Esse homem da última vez, esteve de passagem em mim.O homem de hoje de manhã, acordou cedo a minha percepção; lembrou-me de olhar para descobrir, observar com calma, olhar primeiro as costas, o avesso, o outro lado, só então caminhar mais perto e dizer coisas tolas sem risco.
O homem da rua, sem nome, é o meu instinto aguçado, é a minha espera pelo sabor apurado, minha espera para não queimar a língua.
Nenhum Roberto, Marcelo ou Fernando, ele é o rapaz que eu vi na banca de costas e tudo o que vem depois dele é superflúo.

Rosemeri Sirnes



Foto: Inês Sacadura

segunda-feira, 3 de novembro de 2008


DOMINGO NA BIBLIOTECA

Sorrio querendo esconder os dentes. Os reprimo sozinha na mesa da biblioteca enquanto o silêncio mordisca minha orelha.

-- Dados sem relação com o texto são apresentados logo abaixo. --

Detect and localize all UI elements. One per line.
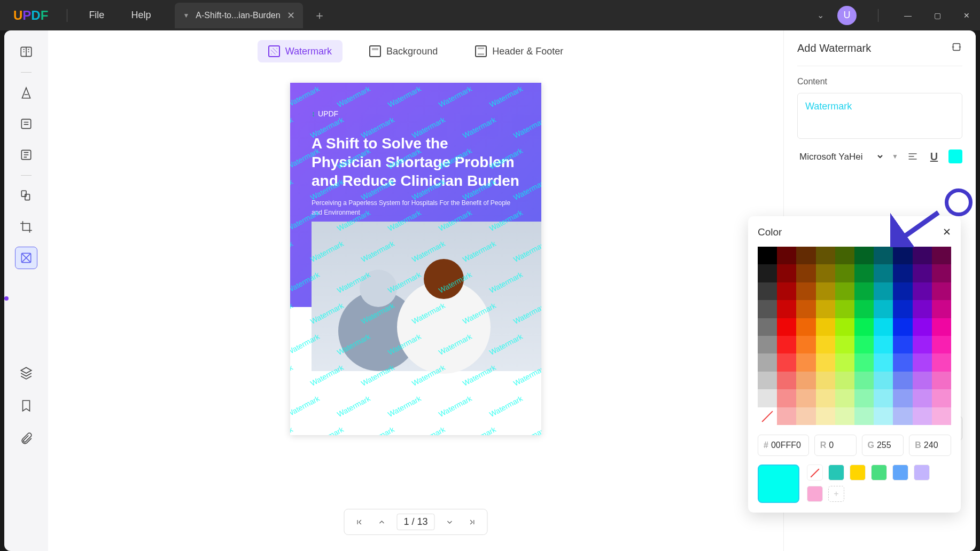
palette-cell[interactable] [758, 282, 777, 300]
swatch[interactable] [807, 486, 823, 502]
palette-cell[interactable] [874, 336, 893, 353]
palette-cell[interactable] [796, 336, 815, 353]
palette-cell[interactable] [932, 336, 951, 353]
hex-input[interactable]: #00FFF0 [758, 435, 809, 456]
palette-cell[interactable] [913, 372, 932, 389]
palette-cell[interactable] [932, 264, 951, 282]
palette-cell[interactable] [874, 389, 893, 407]
tab-close-icon[interactable]: ✕ [287, 10, 295, 21]
edit-tool-icon[interactable] [15, 113, 37, 135]
text-color-button[interactable] [948, 149, 962, 163]
palette-cell[interactable] [913, 264, 932, 282]
palette-cell[interactable] [835, 353, 854, 371]
swatch[interactable] [892, 465, 908, 481]
palette-cell[interactable] [758, 336, 777, 353]
page-input[interactable]: 1 / 13 [396, 514, 434, 530]
palette-cell[interactable] [913, 389, 932, 407]
palette-cell[interactable] [796, 389, 815, 407]
palette-cell[interactable] [816, 407, 835, 425]
palette-cell[interactable] [777, 389, 796, 407]
palette-cell[interactable] [913, 300, 932, 318]
palette-cell[interactable] [854, 407, 874, 425]
palette-cell[interactable] [758, 264, 777, 282]
palette-cell[interactable] [854, 247, 874, 264]
palette-cell[interactable] [854, 389, 874, 407]
palette-cell[interactable] [874, 353, 893, 371]
palette-cell[interactable] [932, 372, 951, 389]
palette-cell[interactable] [932, 407, 951, 425]
palette-cell[interactable] [835, 389, 854, 407]
form-tool-icon[interactable] [15, 144, 37, 166]
palette-cell[interactable] [854, 318, 874, 336]
swatch[interactable] [850, 465, 866, 481]
maximize-button[interactable]: ▢ [929, 11, 945, 20]
palette-cell[interactable] [874, 372, 893, 389]
palette-cell[interactable] [816, 264, 835, 282]
swatch[interactable] [828, 465, 844, 481]
palette-cell[interactable] [913, 336, 932, 353]
new-tab-button[interactable]: ＋ [314, 7, 325, 23]
palette-cell[interactable] [893, 407, 912, 425]
palette-cell[interactable] [893, 336, 912, 353]
last-page-button[interactable] [465, 515, 480, 530]
palette-cell[interactable] [854, 336, 874, 353]
palette-cell[interactable] [835, 282, 854, 300]
palette-cell[interactable] [777, 407, 796, 425]
palette-cell[interactable] [796, 264, 815, 282]
palette-cell[interactable] [932, 282, 951, 300]
palette-cell[interactable] [816, 282, 835, 300]
palette-cell[interactable] [758, 407, 777, 425]
palette-cell[interactable] [758, 247, 777, 264]
watermark-text-input[interactable]: Watermark [797, 93, 962, 139]
palette-cell[interactable] [835, 372, 854, 389]
close-color-picker-icon[interactable]: ✕ [943, 226, 951, 238]
palette-cell[interactable] [913, 318, 932, 336]
palette-cell[interactable] [777, 264, 796, 282]
palette-cell[interactable] [874, 407, 893, 425]
palette-cell[interactable] [796, 407, 815, 425]
expand-panel-icon[interactable] [951, 41, 962, 55]
palette-cell[interactable] [758, 372, 777, 389]
palette-cell[interactable] [816, 353, 835, 371]
palette-cell[interactable] [932, 300, 951, 318]
reader-tool-icon[interactable] [15, 41, 37, 62]
palette-cell[interactable] [913, 247, 932, 264]
next-page-button[interactable] [442, 515, 457, 530]
palette-cell[interactable] [835, 318, 854, 336]
palette-cell[interactable] [874, 300, 893, 318]
minimize-button[interactable]: — [900, 11, 916, 20]
palette-cell[interactable] [796, 282, 815, 300]
palette-cell[interactable] [913, 282, 932, 300]
palette-cell[interactable] [932, 318, 951, 336]
palette-cell[interactable] [796, 300, 815, 318]
prev-page-button[interactable] [374, 515, 389, 530]
chevron-down-icon[interactable]: ⌄ [817, 10, 824, 20]
close-button[interactable]: ✕ [959, 11, 975, 20]
palette-cell[interactable] [932, 353, 951, 371]
crop-tool-icon[interactable] [15, 216, 37, 238]
first-page-button[interactable] [352, 515, 367, 530]
page-tools-icon[interactable] [15, 247, 37, 269]
annotate-tool-icon[interactable] [15, 82, 37, 104]
palette-cell[interactable] [835, 247, 854, 264]
palette-cell[interactable] [893, 389, 912, 407]
palette-cell[interactable] [893, 318, 912, 336]
palette-cell[interactable] [893, 372, 912, 389]
organize-tool-icon[interactable] [15, 185, 37, 207]
palette-cell[interactable] [835, 336, 854, 353]
palette-cell[interactable] [777, 300, 796, 318]
add-swatch-button[interactable]: + [828, 486, 844, 502]
palette-cell[interactable] [874, 282, 893, 300]
header-footer-tab[interactable]: Header & Footer [464, 40, 574, 62]
palette-cell[interactable] [932, 389, 951, 407]
palette-cell[interactable] [816, 372, 835, 389]
palette-cell[interactable] [758, 353, 777, 371]
background-tab[interactable]: Background [359, 40, 448, 62]
palette-cell[interactable] [854, 353, 874, 371]
g-input[interactable]: G255 [862, 435, 904, 456]
palette-cell[interactable] [758, 318, 777, 336]
swatch[interactable] [871, 465, 887, 481]
palette-cell[interactable] [893, 282, 912, 300]
palette-cell[interactable] [854, 372, 874, 389]
swatch-none[interactable] [807, 465, 823, 481]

Leio livros como quem se apaixona, como quem encontra a melhor maneira de não fazer doer, como quem almeja ser uma mulher mansa, como quem busca uma fórmula, uma resposta para várias interrogações. Leio e sinto notas musicais tocarem meu rosto, a sedução das palavras soprando versos... estou mesmo apaixonada. Pouso os olhos no homem da mesa em frente, um olhar satisfeito, um olhar de gozo. Ele percebe que penetro em seus olhos as palavras que meus olhos tocam e que de passagem penetra meu corpo.

No instante seguinte penso que poderia conversar contigo por telepatia nessas horas de sala fechada e silêncio absoluto. Nessa tarde de domingo, certamente, se não estivesse aqui, estaria dormindo. Nenhuma idéia seria fecunda.

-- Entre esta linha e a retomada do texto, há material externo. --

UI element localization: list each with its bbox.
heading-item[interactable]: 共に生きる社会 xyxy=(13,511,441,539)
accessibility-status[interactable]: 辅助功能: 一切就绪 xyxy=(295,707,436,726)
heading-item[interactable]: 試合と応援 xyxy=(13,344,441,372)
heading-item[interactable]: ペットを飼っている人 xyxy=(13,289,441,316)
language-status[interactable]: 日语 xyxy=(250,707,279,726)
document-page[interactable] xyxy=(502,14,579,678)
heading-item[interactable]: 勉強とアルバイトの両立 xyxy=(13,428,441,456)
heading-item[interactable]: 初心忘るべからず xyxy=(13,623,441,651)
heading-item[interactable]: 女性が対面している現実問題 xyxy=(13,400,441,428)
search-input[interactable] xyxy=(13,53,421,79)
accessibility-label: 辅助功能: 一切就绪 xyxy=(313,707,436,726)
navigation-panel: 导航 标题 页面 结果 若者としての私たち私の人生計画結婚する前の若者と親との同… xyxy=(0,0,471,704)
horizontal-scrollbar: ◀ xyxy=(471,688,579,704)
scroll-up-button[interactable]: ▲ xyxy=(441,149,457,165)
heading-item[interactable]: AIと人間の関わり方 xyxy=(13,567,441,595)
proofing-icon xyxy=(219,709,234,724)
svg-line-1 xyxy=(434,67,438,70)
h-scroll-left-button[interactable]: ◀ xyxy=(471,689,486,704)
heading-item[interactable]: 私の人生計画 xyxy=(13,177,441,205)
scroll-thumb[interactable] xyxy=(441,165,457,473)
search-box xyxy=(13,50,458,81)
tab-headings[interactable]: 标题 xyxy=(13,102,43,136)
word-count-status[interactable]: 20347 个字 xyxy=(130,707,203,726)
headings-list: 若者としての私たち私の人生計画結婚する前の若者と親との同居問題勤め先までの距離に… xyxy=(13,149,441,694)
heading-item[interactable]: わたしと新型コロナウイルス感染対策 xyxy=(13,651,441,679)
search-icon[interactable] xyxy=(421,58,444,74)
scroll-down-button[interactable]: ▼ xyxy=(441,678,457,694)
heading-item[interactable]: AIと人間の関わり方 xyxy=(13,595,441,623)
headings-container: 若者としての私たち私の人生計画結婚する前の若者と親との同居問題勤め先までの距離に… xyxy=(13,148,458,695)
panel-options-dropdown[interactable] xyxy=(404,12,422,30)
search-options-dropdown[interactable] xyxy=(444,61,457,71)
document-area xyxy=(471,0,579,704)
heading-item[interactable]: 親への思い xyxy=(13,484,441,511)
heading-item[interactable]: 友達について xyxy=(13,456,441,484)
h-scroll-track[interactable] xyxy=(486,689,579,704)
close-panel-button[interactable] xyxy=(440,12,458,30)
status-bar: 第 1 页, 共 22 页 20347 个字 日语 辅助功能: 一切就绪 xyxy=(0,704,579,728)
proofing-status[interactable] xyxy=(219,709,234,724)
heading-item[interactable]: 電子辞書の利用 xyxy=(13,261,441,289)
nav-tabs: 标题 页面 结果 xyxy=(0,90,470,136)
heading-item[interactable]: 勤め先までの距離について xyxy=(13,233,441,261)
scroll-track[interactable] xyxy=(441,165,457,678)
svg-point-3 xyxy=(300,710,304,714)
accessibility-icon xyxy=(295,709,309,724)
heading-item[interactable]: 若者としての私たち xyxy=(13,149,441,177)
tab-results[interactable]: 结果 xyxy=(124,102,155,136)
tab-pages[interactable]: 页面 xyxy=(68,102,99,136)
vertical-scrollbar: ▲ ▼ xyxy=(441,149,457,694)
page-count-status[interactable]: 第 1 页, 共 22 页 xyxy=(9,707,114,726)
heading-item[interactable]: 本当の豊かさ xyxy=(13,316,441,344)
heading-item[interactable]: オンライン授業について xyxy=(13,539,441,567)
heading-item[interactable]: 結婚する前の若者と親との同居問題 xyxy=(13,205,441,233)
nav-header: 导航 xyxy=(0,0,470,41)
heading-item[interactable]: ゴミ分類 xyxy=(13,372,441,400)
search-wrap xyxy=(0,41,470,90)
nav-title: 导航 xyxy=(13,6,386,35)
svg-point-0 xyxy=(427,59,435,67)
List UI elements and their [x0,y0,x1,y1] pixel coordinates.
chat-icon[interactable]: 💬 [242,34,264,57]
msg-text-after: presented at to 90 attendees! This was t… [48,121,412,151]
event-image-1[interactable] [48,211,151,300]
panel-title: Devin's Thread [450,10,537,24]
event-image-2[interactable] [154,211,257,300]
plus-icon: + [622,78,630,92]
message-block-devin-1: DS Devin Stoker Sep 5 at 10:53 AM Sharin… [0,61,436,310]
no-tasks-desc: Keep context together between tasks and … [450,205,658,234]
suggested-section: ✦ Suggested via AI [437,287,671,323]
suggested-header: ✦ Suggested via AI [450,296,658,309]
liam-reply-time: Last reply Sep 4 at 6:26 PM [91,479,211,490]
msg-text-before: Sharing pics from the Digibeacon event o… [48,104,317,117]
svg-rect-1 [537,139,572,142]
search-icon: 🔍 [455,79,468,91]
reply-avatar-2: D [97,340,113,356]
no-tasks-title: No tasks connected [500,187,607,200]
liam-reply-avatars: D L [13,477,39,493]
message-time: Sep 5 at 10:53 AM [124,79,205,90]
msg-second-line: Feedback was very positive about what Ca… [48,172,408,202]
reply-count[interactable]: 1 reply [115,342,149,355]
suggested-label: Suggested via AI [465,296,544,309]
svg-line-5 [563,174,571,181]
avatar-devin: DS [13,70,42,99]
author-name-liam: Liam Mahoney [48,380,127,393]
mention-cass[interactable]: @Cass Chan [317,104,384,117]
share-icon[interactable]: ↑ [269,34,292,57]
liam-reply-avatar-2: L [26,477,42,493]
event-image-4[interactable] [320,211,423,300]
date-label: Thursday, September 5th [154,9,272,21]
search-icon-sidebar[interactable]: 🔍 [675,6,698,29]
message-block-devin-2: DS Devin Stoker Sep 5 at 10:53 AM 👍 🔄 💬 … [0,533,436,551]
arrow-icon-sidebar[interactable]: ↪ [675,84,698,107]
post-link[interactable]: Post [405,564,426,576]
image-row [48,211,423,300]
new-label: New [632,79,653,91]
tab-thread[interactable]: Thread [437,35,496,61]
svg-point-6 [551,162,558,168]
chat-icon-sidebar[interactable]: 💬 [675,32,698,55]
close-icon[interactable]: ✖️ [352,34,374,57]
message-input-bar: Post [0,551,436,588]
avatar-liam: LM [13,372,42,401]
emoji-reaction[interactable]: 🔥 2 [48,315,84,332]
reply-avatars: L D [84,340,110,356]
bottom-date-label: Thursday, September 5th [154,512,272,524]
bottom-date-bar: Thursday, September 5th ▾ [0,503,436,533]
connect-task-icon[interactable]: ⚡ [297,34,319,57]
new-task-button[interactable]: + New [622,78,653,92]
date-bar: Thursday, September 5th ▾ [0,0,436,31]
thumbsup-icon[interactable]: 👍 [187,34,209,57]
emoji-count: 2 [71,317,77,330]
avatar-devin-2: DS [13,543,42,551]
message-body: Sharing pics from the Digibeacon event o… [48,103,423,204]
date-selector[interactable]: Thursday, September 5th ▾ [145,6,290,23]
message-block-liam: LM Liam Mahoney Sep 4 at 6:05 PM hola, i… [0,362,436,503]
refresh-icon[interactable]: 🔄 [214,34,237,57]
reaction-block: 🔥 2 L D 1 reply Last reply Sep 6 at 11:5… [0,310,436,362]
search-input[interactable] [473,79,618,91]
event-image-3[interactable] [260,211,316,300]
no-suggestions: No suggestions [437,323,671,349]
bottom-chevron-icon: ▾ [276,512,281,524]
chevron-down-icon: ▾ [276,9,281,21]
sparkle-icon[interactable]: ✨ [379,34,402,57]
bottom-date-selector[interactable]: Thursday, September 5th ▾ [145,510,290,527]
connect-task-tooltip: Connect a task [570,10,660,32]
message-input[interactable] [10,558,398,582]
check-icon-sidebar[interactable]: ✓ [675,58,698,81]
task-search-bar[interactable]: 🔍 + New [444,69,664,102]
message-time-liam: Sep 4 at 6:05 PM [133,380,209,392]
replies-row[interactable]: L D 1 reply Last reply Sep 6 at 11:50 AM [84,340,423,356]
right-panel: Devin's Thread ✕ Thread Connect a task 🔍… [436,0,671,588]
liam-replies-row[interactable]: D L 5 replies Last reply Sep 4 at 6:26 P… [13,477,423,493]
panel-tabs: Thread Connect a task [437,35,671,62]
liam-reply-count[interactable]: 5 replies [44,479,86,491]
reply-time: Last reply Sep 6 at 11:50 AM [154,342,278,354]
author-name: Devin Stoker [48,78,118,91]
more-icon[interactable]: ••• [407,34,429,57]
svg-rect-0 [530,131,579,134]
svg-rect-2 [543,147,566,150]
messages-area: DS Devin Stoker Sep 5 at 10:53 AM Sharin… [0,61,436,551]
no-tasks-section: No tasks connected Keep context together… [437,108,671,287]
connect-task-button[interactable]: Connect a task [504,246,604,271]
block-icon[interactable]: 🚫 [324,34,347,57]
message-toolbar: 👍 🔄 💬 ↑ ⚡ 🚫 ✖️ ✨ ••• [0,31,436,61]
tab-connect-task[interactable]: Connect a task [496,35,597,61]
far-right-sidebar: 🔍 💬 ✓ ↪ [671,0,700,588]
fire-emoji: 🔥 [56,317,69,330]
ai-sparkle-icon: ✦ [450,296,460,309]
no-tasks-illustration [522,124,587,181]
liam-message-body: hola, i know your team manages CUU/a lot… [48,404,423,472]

Ao contrário disso, tenho tuas palavras, teus acenos, uma parecença que me faz acreditar que seríamos amigos ou um amor escondido, um amor não-correspondido, um amor disfarçado como o que tenho por Fabrício.

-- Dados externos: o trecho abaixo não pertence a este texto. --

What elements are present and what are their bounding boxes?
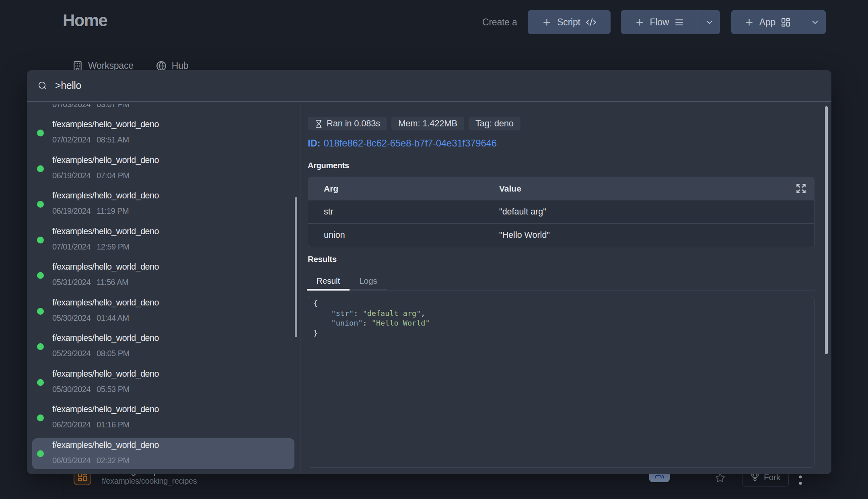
runs-list-panel: f/examples/hello_world_deno07/03/202403:… <box>32 104 294 474</box>
chevron-down-icon <box>810 18 820 27</box>
run-list-item[interactable]: f/examples/hello_world_deno06/05/202402:… <box>32 438 294 470</box>
run-path: f/examples/hello_world_deno <box>52 333 159 343</box>
success-status-dot <box>37 343 44 350</box>
run-id-value: 018fe862-8c62-65e8-b7f7-04e31f379646 <box>323 138 497 148</box>
result-json-viewer[interactable]: { "str": "default arg", "union": "Hello … <box>308 296 815 468</box>
tab-workspace[interactable]: Workspace <box>72 60 134 71</box>
run-time: 01:44 AM <box>97 313 129 323</box>
search-input[interactable]: >hello <box>55 80 81 91</box>
runs-list: f/examples/hello_world_deno07/03/202403:… <box>32 104 294 474</box>
run-time: 12:59 PM <box>97 242 130 252</box>
create-script-group: Script <box>528 10 611 34</box>
run-time: 08:51 AM <box>97 135 129 144</box>
run-date: 06/19/2024 <box>52 206 91 216</box>
run-path: f/examples/hello_world_deno <box>52 440 159 450</box>
run-time: 11:56 AM <box>97 278 128 287</box>
success-status-dot <box>37 414 44 421</box>
run-time: 08:05 PM <box>97 349 130 358</box>
detail-scrollbar[interactable] <box>825 106 828 354</box>
success-status-dot <box>37 201 44 208</box>
tag-badge-label: Tag: deno <box>475 118 514 129</box>
global-search-modal: >hello f/examples/hello_world_deno07/03/… <box>27 70 831 474</box>
run-list-item[interactable]: f/examples/hello_world_deno07/02/202408:… <box>32 118 294 149</box>
row-divider <box>63 494 826 494</box>
hourglass-icon <box>315 120 323 128</box>
run-list-item[interactable]: f/examples/hello_world_deno05/30/202401:… <box>32 296 294 327</box>
create-app-button[interactable]: App <box>731 10 804 34</box>
success-status-dot <box>37 450 44 457</box>
col-arg-header: Arg <box>308 184 499 194</box>
run-list-item[interactable]: f/examples/hello_world_deno05/30/202405:… <box>32 367 294 398</box>
run-list-item[interactable]: f/examples/hello_world_deno05/29/202408:… <box>32 331 294 363</box>
panel-divider <box>300 102 300 474</box>
run-date: 06/19/2024 <box>52 171 91 180</box>
duration-badge-label: Ran in 0.083s <box>327 118 380 129</box>
run-id-label: ID: <box>308 138 320 148</box>
run-path: f/examples/hello_world_deno <box>52 298 159 308</box>
arguments-title: Arguments <box>308 161 349 170</box>
results-title: Results <box>308 254 337 264</box>
run-date: 05/30/2024 <box>52 313 91 323</box>
run-date: 05/31/2024 <box>52 278 91 287</box>
run-list-item[interactable]: f/examples/hello_world_deno06/20/202401:… <box>32 402 294 434</box>
tag-badge: Tag: deno <box>469 117 520 130</box>
menu-icon <box>674 17 684 27</box>
arg-value-cell: "default arg" <box>499 207 546 217</box>
expand-icon[interactable] <box>796 183 806 194</box>
duration-badge: Ran in 0.083s <box>308 117 387 130</box>
run-path: f/examples/hello_world_deno <box>52 404 159 414</box>
run-id[interactable]: ID:018fe862-8c62-65e8-b7f7-04e31f379646 <box>308 138 497 149</box>
active-tab-indicator <box>307 289 350 291</box>
create-script-button[interactable]: Script <box>528 10 611 34</box>
success-status-dot <box>37 165 44 172</box>
tab-logs-label: Logs <box>359 276 377 286</box>
run-date: 07/03/2024 <box>52 104 91 109</box>
success-status-dot <box>37 272 44 279</box>
code-icon <box>586 17 596 28</box>
arg-value-cell: "Hello World" <box>499 230 550 240</box>
run-path: f/examples/hello_world_deno <box>52 120 159 130</box>
run-date: 05/30/2024 <box>52 385 91 394</box>
run-path: f/examples/hello_world_deno <box>52 227 159 237</box>
run-date: 06/05/2024 <box>52 456 91 465</box>
layout-dashboard-icon <box>781 17 791 27</box>
run-list-item[interactable]: f/examples/hello_world_deno07/01/202412:… <box>32 225 294 256</box>
run-list-item[interactable]: f/examples/hello_world_deno06/19/202407:… <box>32 153 294 185</box>
tab-hub[interactable]: Hub <box>156 60 189 71</box>
results-tabs: Result Logs <box>307 274 815 291</box>
create-app-group: App <box>731 10 826 34</box>
item-path: f/examples/cooking_recipes <box>102 476 197 486</box>
tab-logs[interactable]: Logs <box>350 274 387 291</box>
arguments-table-header: Arg Value <box>308 177 814 200</box>
arg-name-cell: union <box>308 230 499 240</box>
run-list-item[interactable]: f/examples/hello_world_deno05/31/202411:… <box>32 260 294 291</box>
create-script-label: Script <box>557 17 580 28</box>
runs-scrollbar[interactable] <box>295 197 297 337</box>
create-app-dropdown-button[interactable] <box>804 10 826 34</box>
star-icon[interactable] <box>715 473 725 483</box>
run-path: f/examples/hello_world_deno <box>52 191 159 201</box>
tab-workspace-label: Workspace <box>88 60 134 71</box>
plus-icon <box>635 17 645 27</box>
plus-icon <box>542 17 552 27</box>
create-flow-dropdown-button[interactable] <box>698 10 720 34</box>
run-time: 01:16 PM <box>97 420 130 429</box>
arguments-table-row: str"default arg" <box>308 200 814 223</box>
run-time: 02:32 PM <box>97 456 130 465</box>
run-date: 07/01/2024 <box>52 242 91 252</box>
tab-result[interactable]: Result <box>307 274 350 291</box>
tab-hub-label: Hub <box>172 60 189 71</box>
run-date: 07/02/2024 <box>52 135 91 144</box>
success-status-dot <box>37 130 44 136</box>
memory-badge: Mem: 1.422MB <box>391 117 464 130</box>
tab-indicator <box>350 289 387 291</box>
create-flow-button[interactable]: Flow <box>621 10 698 34</box>
run-list-item[interactable]: f/examples/hello_world_deno06/19/202411:… <box>32 189 294 220</box>
run-list-item[interactable]: f/examples/hello_world_deno07/03/202403:… <box>32 104 294 113</box>
git-fork-icon <box>751 473 759 482</box>
memory-badge-label: Mem: 1.422MB <box>398 118 457 129</box>
building-icon <box>72 61 83 71</box>
globe-icon <box>156 61 167 71</box>
run-time: 05:53 PM <box>97 385 130 394</box>
run-time: 03:07 PM <box>97 104 130 109</box>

Leio seus livros sorrindo e querendo disfarçar, vejo alguns olhares de esquina em minha direção e finjo um bocejo, estou sozinha e temo a suspeita de desvario; leio como se passasse por entre as flores no dia de Finados com o orgulho de não precisar velar nenhum morto.

Vejo tantos homens a minha volta e me pergunto “por que há tantos homens na biblioteca num domingo?”, sérios homens, numa concentração que somente o salto da mulher desvia. Percebo homens com seus "notebooks", cabeças enterradas nos livros; os leio sem cerimônia, sua solidão, a paixão pela Filosofia, a monografia de fim de curso, a resenha que será entregue na segunda-feira.

Distraio, mas leio palavras inertes, leio palavras de pernas e braços, leio a palavra que a gente constrói a cada passo, a cada movimento involuntário.

As palavras que saltam aos olhos dizem que o poema sou eu. A mulher que reclama sou eu, que pede menos sinceridade, que oferece estadia sem se preocupar com o fim da temporada. Sou a mulher que não reclama uma vida inteira, sou a mulher que você narra sem saber; metade dessas, sou eu.